Abandoned roll-up door with graffiti Never Forgotten

A client recently faced a dilemma with the theme used for her store. The site was built years ago by a previous developer. The developer who wrote and maintained the theme disappeared four years ago. People have been posting complaints on the developer’s Facebook page about annual renewals still charging. Nobody responds to contact form requests. Password reset emails don’t go out at all. At least their website is still online – though that’s misleading!

While each situation is unique, theme and plugin abandonment is common. Themes and plugins need to be updated about monthly to reflect testing with latest core components, addressing community requests, fixing issues and developing new features.

It takes a critical mass for the business side to work based on lower-scale plugin and theme fees. We’re talking perhaps tens of thousands of free users or hundreds of active paid users. Most projects, as with startup businesses in general, won’t last beyond the first five years.

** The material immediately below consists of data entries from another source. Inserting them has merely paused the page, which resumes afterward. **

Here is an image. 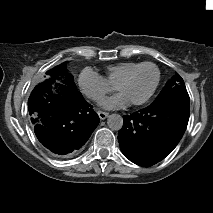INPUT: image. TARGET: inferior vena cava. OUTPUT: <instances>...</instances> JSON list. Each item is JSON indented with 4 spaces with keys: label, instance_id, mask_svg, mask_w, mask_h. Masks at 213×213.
Listing matches in <instances>:
<instances>
[{
    "label": "inferior vena cava",
    "instance_id": "obj_1",
    "mask_svg": "<svg viewBox=\"0 0 213 213\" xmlns=\"http://www.w3.org/2000/svg\"><path fill=\"white\" fill-rule=\"evenodd\" d=\"M101 99V97L100 96H98V97H95V100H100Z\"/></svg>",
    "mask_w": 213,
    "mask_h": 213
}]
</instances>
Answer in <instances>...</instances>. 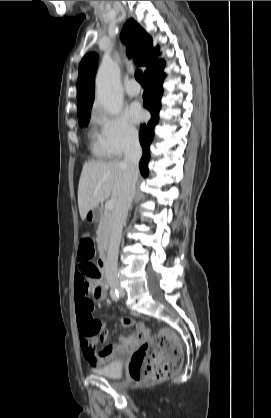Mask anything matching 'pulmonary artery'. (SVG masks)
<instances>
[{
  "mask_svg": "<svg viewBox=\"0 0 271 418\" xmlns=\"http://www.w3.org/2000/svg\"><path fill=\"white\" fill-rule=\"evenodd\" d=\"M125 90L129 96L135 97L138 96L140 93V86L137 84L136 81L131 80L126 84Z\"/></svg>",
  "mask_w": 271,
  "mask_h": 418,
  "instance_id": "obj_1",
  "label": "pulmonary artery"
}]
</instances>
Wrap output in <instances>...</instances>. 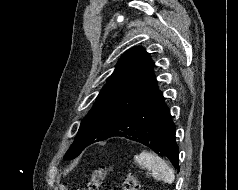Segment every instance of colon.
<instances>
[{"mask_svg": "<svg viewBox=\"0 0 238 190\" xmlns=\"http://www.w3.org/2000/svg\"><path fill=\"white\" fill-rule=\"evenodd\" d=\"M110 172L107 166H100L94 169L87 183V190H99L104 179ZM123 190H140L138 178L131 172H126L123 177Z\"/></svg>", "mask_w": 238, "mask_h": 190, "instance_id": "1", "label": "colon"}]
</instances>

Ideally a dying theme or plugin will provide an upgrade path to an alternative or be taken over by an entity that supports some form of a transition plan. This is more often not the case.

Looking out

It’s a good idea to keep an eye on your theme and plugin projects. Avoid weak projects in the first place, but learn to anticipate problems. Here’s some things to look at:

  • Developer change-log indicates dates and volumes of updates. Look for about monthly updates.
  • Community support forum will indicate how responsive the developer is to requests.
  • Licensing friendliness. If you have it and notice it’s a pain to update, you can bet its renewal rate suffers.
  • Ratings, reviews, feedback can be useful, but not all developers are great at drumming-up reviews.
  • Core feature trajectory. Does the project seem compatible with the direction things are going?

Taking action

In the World of open-source WordPress each website owner is responsible for their theme and every function of every plugin they use. The best way to start taking action is to reduce plugins to a safe volume, typically 25 or less for eCommerce websites. Follow developments as regularly as possible. Take a little time to report all issues you run into and be judicious with the responses. Finally, take a step back and get a feeling for how the project fits within the larger picture and where you believe things are going or should be going.